Instructions to follow - Please reproduce the listing below exactly, leaving out every picture.

Task inputs -
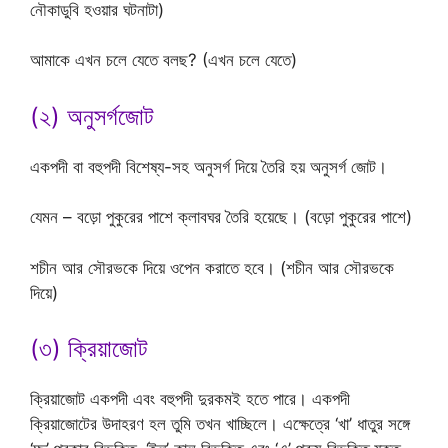
নৌকাডুবি হওয়ার ঘটনাটা)
আমাকে এখন চলে যেতে বলছ? (এখন চলে যেতে)
(২) অনুসর্গজোট
একপদী বা বহুপদী বিশেষ্য-সহ অনুসর্গ দিয়ে তৈরি হয় অনুসর্গ জোট।
যেমন – বড়ো পুকুরের পাশে ক্লাবঘর তৈরি হয়েছে। (বড়ো পুকুরের পাশে)
শচীন আর সৌরভকে দিয়ে ওপেন করাতে হবে। (শচীন আর সৌরভকে
দিয়ে)
(৩) ক্রিয়াজোট
ক্রিয়াজোট একপদী এবং বহুপদী দুরকমই হতে পারে। একপদী
ক্রিয়াজোটের উদাহরণ হল তুমি তখন খাচ্ছিলে। এক্ষেত্রে ‘খা’ ধাতুর সঙ্গে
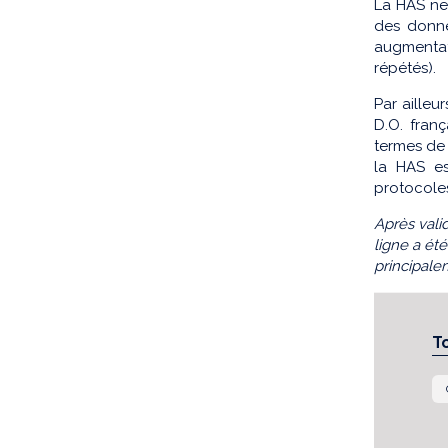
La HAS ne
des donné
augmentat
répétés).
Par ailleu
D.O. franç
termes de 
la HAS es
protocoles
Après vali
ligne a ét
principale
T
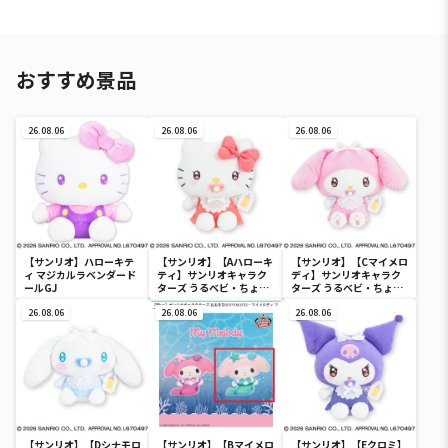
おすすめ景品
26.08.06
26.08.06
26.08.06
【サンリオ】ハローキテ
【サンリオ】【Aハローキ
【サンリオ】【Cマイメロ
ィ マジカルラベンダード
ティ】サンリオキャラク
ディ】サンリオキャラク
ールGJ
ターズ うるベビ・ちょい
ターズ うるベビ・ちょい
デカドール
デカドール
26.08.06
26.08.06
26.08.06
【サンリオ】【Dシナモロ
【サンリオ】【Bマイメロ
【サンリオ】【Eクロミ】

Output of the exercise -
নৌকাডুবি হওয়ার ঘটনাটা)
আমাকে এখন চলে যেতে বলছ? (এখন চলে যেতে)
(২) অনুসর্গজোট
একপদী বা বহুপদী বিশেষ্য-সহ অনুসর্গ দিয়ে তৈরি হয় অনুসর্গ জোট।
যেমন – বড়ো পুকুরের পাশে ক্লাবঘর তৈরি হয়েছে। (বড়ো পুকুরের পাশে)
শচীন আর সৌরভকে দিয়ে ওপেন করাতে হবে। (শচীন আর সৌরভকে
দিয়ে)
(৩) ক্রিয়াজোট
ক্রিয়াজোট একপদী এবং বহুপদী দুরকমই হতে পারে। একপদী
ক্রিয়াজোটের উদাহরণ হল তুমি তখন খাচ্ছিলে। এক্ষেত্রে ‘খা’ ধাতুর সঙ্গে
La HAS ne
des donné
augmentat
répétés).
Par ailleu
D.O. franç
termes de 
la HAS es
protocoles
Après vali
ligne a ét
principale
T
おすすめ景品
26.08.06
26.08.06
26.08.06
【サンリオ】ハローキテ
【サンリオ】【Aハローキ
【サンリオ】【Cマイメロ
ィ マジカルラベンダード
ティ】サンリオキャラク
ディ】サンリオキャラク
ールGJ
ターズ うるベビ・ちょい
ターズ うるベビ・ちょい
デカドール
デカドール
26.08.06
26.08.06
26.08.06
【サンリオ】【Dシナモロ
【サンリオ】【Bマイメロ
【サンリオ】【Eクロミ】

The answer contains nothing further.